Question

In: Finance

b) There has been considerable growth in recent years in the use of economic analysis in...

b) There has been considerable growth in recent years in the use of economic analysis in investment management. Further significant expansion may lie ahead as financial analysts develop greater skills in economic analysis and these analyses are integrated more into the investment decision-making process. The following questions address the use of economic analysis in the investment decision-making process: (1) Differentiate among leading, lagging, and coincident indicators of economic activity, and give an example of each based on the part a). (2) Indicate whether the leading indicators are useful for achieving above-average investment results in automobile Industry. Justify your conclusion.

Solutions

Expert Solution

Economists and investors are constantly watching for signs of what's immediately ahead for the markets and for the larger economy.

  • Leading indicators are considered to point toward future events.
  • Lagging indicators are seen as confirming a pattern that is in progress.
  • Coincident indicators occur in real-time and clarify the state of the economy.

Leading Indicators

Leading indicators are a heads-up for economists and investors who hope to anticipate trends.
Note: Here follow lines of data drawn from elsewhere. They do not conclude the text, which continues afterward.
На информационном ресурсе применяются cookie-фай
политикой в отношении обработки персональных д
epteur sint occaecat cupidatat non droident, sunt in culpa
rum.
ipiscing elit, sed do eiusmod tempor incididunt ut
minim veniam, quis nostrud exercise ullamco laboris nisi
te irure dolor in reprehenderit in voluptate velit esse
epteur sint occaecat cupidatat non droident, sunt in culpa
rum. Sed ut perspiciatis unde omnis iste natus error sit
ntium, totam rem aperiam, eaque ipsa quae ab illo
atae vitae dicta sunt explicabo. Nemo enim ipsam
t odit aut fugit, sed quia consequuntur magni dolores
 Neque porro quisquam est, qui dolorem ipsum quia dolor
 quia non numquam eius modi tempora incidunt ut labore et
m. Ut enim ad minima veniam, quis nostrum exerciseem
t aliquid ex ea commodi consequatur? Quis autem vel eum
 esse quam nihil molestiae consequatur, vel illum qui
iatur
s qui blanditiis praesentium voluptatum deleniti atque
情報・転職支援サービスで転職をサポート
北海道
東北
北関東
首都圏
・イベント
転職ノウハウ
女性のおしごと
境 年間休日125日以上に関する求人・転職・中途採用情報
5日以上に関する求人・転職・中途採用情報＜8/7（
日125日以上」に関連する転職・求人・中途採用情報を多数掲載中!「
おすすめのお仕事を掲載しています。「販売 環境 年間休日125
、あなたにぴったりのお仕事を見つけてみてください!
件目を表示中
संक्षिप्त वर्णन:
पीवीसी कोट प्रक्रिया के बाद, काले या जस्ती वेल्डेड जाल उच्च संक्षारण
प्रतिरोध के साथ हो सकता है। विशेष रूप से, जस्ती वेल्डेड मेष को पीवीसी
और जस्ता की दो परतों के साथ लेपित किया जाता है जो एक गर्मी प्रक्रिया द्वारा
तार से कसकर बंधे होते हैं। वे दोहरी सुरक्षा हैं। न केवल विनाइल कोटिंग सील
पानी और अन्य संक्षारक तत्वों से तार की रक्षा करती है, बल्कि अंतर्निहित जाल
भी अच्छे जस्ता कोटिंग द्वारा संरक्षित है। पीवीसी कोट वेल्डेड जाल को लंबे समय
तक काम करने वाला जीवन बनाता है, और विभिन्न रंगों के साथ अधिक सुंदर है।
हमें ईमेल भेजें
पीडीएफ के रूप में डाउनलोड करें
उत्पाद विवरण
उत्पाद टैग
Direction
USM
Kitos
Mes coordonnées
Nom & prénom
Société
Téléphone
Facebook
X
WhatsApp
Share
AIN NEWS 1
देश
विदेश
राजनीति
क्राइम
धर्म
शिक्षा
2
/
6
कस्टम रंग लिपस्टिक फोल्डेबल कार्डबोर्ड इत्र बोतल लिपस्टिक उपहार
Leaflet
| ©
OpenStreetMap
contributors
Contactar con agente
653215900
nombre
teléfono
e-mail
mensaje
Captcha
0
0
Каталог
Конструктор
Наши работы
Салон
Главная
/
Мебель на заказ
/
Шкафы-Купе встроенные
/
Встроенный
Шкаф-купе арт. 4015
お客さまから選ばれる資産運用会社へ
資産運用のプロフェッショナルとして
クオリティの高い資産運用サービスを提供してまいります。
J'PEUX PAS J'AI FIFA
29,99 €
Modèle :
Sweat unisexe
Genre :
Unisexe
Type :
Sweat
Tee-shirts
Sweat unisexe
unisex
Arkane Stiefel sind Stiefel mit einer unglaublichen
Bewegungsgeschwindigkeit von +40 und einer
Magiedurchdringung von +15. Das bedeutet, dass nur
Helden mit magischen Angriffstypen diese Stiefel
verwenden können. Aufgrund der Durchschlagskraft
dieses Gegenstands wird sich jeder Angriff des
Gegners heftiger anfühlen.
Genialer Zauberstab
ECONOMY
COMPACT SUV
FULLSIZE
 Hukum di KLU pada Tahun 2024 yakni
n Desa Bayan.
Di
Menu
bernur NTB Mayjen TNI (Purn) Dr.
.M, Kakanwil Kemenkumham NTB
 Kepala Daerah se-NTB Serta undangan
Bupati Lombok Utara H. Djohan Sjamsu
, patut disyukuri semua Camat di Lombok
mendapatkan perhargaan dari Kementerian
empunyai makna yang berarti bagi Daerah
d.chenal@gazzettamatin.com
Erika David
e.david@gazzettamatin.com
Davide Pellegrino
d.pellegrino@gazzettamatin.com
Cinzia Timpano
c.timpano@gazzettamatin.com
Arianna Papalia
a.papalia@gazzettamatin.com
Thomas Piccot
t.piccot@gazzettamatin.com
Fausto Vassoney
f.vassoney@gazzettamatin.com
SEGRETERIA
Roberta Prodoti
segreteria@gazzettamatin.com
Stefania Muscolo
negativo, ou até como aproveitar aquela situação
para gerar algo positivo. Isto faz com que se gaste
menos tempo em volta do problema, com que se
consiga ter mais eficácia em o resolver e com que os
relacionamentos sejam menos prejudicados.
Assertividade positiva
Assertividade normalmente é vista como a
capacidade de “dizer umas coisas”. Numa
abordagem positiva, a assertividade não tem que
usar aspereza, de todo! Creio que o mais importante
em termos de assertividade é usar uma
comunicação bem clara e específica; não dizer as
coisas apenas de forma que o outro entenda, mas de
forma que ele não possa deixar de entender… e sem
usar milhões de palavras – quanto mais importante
Bond yields are thought to be a good leading indicator of the stock market because bond traders anticipate and speculate about trends

New housing starts also are a leading indicator. If housing starts rise, it means builders are optimistic about the demand in the near future for newly constructed homes. If housing starts fall, builders are getting cautious. That's a sign that home sales are slowing, or at least that builders fear they soon will.

The overall money supply, which is tracked by the federal government, is a more complex leading indicator. Generally, if there is plenty of money out there, in consumers' pockets, in bank accounts, and in bank vaults ready to be invested in business expansion, it's a signal that the economy will be strong.

Lagging Indicators

Lagging indicators can only be known after the event, but that doesn't make them useless. They can clarify and confirm a pattern that is occurring over time.

The unemployment rate is one of the most reliable lagging indicators. If the unemployment rate rose last month and the month before, it indicates that the overall economy has been doing poorly and may well continue to do poorly.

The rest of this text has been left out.